- [GOAL OF THE EXERCISE]: Leaving out every picture, transcribe the lines from the line that contains "electrónico es opcional." to the end of the entries below, both ends included.

- [DATA PROVIDED]:
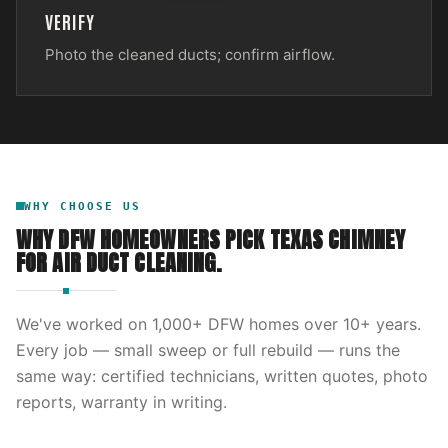
VERIFY
Photo the cleaned ducts; confirm airflow.
WHY CHOOSE US
WHY DFW HOMEOWNERS PICK
TEXAS CHIMNEY
FOR
AIR DUCT CLEANING
.
We've worked on
1,000
+ DFW homes over
10
+ years.
Every job — small sweep or full rebuild — runs the
same way: certified technicians, written quotes, photo
reports, warranty in writing.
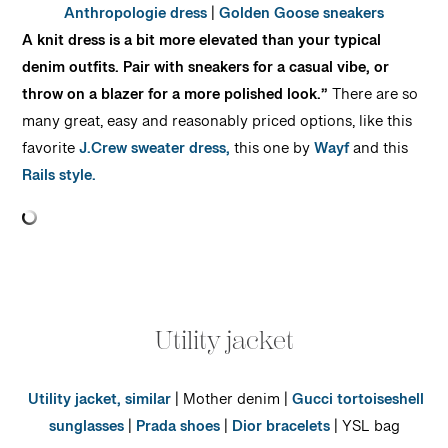
Anthropologie dress
|
Golden Goose sneakers
A knit dress is a bit more elevated than your typical
denim outfits. Pair with sneakers for a casual vibe, or
throw on a blazer for a more polished look.”
There are so
many great, easy and reasonably priced options, like this
favorite
J.Crew sweater dress,
this one by
Wayf
and this
Rails style.
Utility jacket
Utility jacket,
similar
| Mother denim |
Gucci tortoiseshell
sunglasses
|
Prada shoes
|
Dior bracelets
| YSL bag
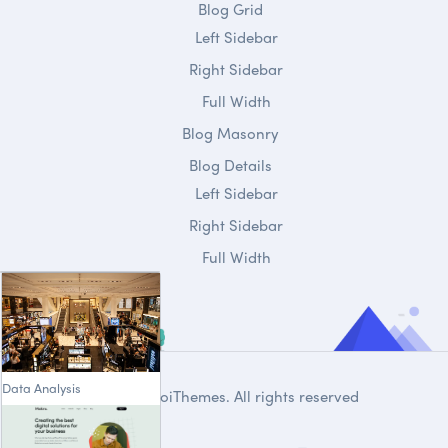
Blog Grid
Left Sidebar
Right Sidebar
Full Width
Blog Masonry
Blog Details
Left Sidebar
Right Sidebar
Full Width
Data Analysis
© 2020
DroiThemes
. All rights reserved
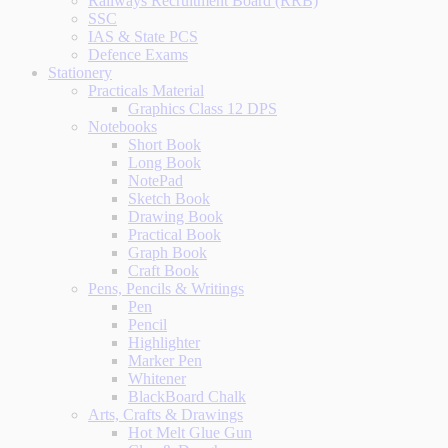
Railways Recruitment Board (RRB)
SSC
IAS & State PCS
Defence Exams
Stationery
Practicals Material
Graphics Class 12 DPS
Notebooks
Short Book
Long Book
NotePad
Sketch Book
Drawing Book
Practical Book
Graph Book
Craft Book
Pens, Pencils & Writings
Pen
Pencil
Highlighter
Marker Pen
Whitener
BlackBoard Chalk
Arts, Crafts & Drawings
Hot Melt Glue Gun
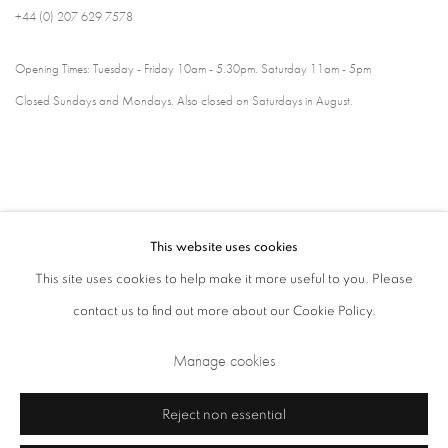
+44 (0) 207 629 7578
Opening Times: Tuesday - Friday 10am - 5.30pm. Saturday 11am - 5pm
Closed Sundays and Mondays. Also closed on Saturdays in August.
This website uses cookies
This site uses cookies to help make it more useful to you. Please
contact us to find out more about our Cookie Policy.
Privacy Policy
Cookie Policy
Manage cookies
Manage cookies
Terms & Conditions
Copyright © 2026 Annely Juda Fine Art
Site by Artlogic
Reject non essential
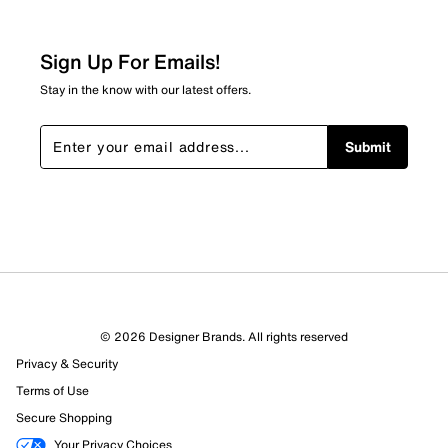
Sign Up For Emails!
Stay in the know with our latest offers.
Submit
© 2026 Designer Brands. All rights reserved
Privacy & Security
Terms of Use
Secure Shopping
Your Privacy Choices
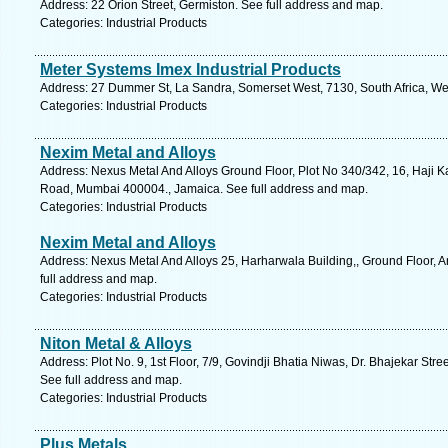
Address: 22 Orion Street, Germiston. See full address and map.
Categories: Industrial Products
Meter Systems Imex Industrial Products
Address: 27 Dummer St, La Sandra, Somerset West, 7130, South Africa, We
Categories: Industrial Products
Nexim Metal and Alloys
Address: Nexus Metal And Alloys Ground Floor, Plot No 340/342, 16, Haji
Road, Mumbai 400004., Jamaica. See full address and map.
Categories: Industrial Products
Nexim Metal and Alloys
Address: Nexus Metal And Alloys 25, Harharwala Building,, Ground Floor, A
full address and map.
Categories: Industrial Products
Niton Metal & Alloys
Address: Plot No. 9, 1st Floor, 7/9, Govindji Bhatia Niwas, Dr. Bhajekar Str
See full address and map.
Categories: Industrial Products
Plus Metals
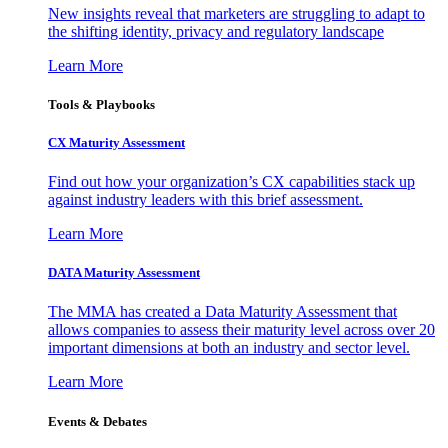
New insights reveal that marketers are struggling to adapt to
the shifting identity, privacy and regulatory landscape
Learn More
Tools & Playbooks
CX Maturity Assessment
Find out how your organization’s CX capabilities stack up
against industry leaders with this brief assessment.
Learn More
DATA Maturity Assessment
The MMA has created a Data Maturity Assessment that
allows companies to assess their maturity level across over 20
important dimensions at both an industry and sector level.
Learn More
Events & Debates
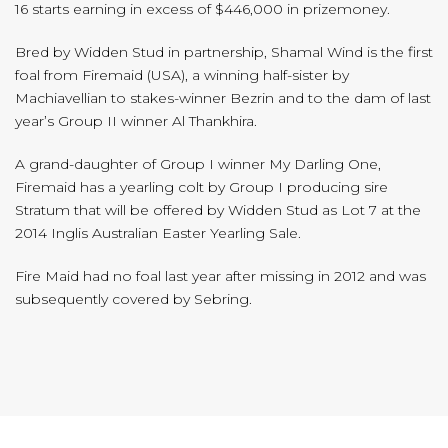
16 starts earning in excess of $446,000 in prizemoney.
Bred by Widden Stud in partnership, Shamal Wind is the first
foal from Firemaid (USA), a winning half-sister by
Machiavellian to stakes-winner Bezrin and to the dam of last
year’s Group II winner Al Thankhira.
A grand-daughter of Group I winner My Darling One,
Firemaid has a yearling colt by Group I producing sire
Stratum that will be offered by Widden Stud as Lot 7 at the
2014 Inglis Australian Easter Yearling Sale.
Fire Maid had no foal last year after missing in 2012 and was
subsequently covered by Sebring.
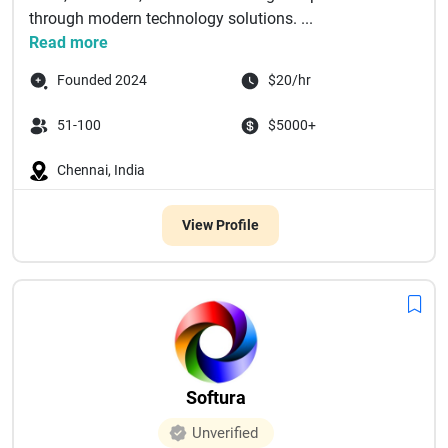
through modern technology solutions. ...
Read more
Founded 2024
$20/hr
51-100
$5000+
Chennai, India
View Profile
Softura
Unverified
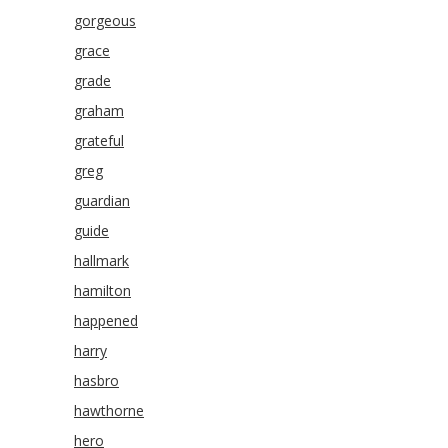
gorgeous
grace
grade
graham
grateful
greg
guardian
guide
hallmark
hamilton
happened
harry
hasbro
hawthorne
hero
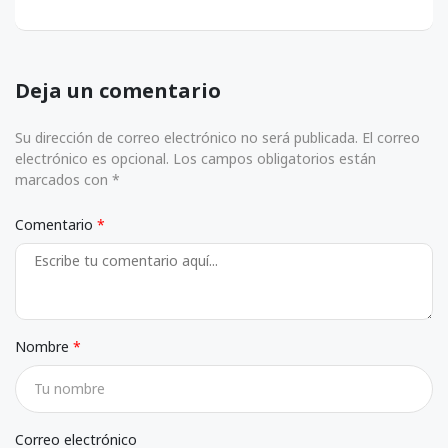
Deja un comentario
Su dirección de correo electrónico no será publicada. El correo
electrónico es opcional. Los campos obligatorios están
marcados con *
Comentario
Nombre
Correo electrónico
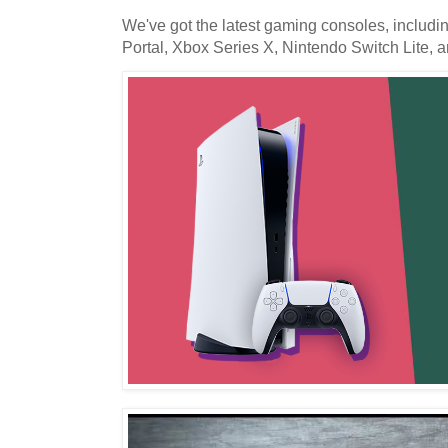
We've got the latest gaming consoles, includi
Portal, Xbox Series X, Nintendo Switch Lite,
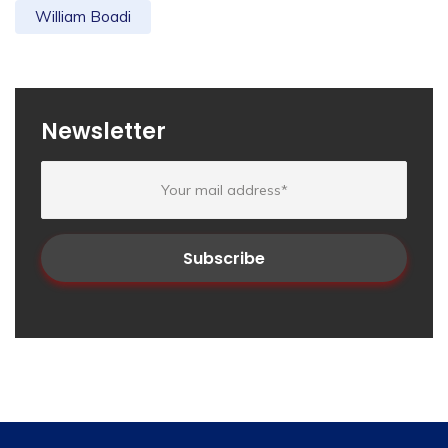
William Boadi
Newsletter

- [RESPONSE TO THE EXERCISE]:
electrónico es opcional. Los campos obligatorios están
marcados con *
Comentario
Nombre
Correo electrónico
We've got the latest gaming consoles, includi
Portal, Xbox Series X, Nintendo Switch Lite,
William Boadi
Newsletter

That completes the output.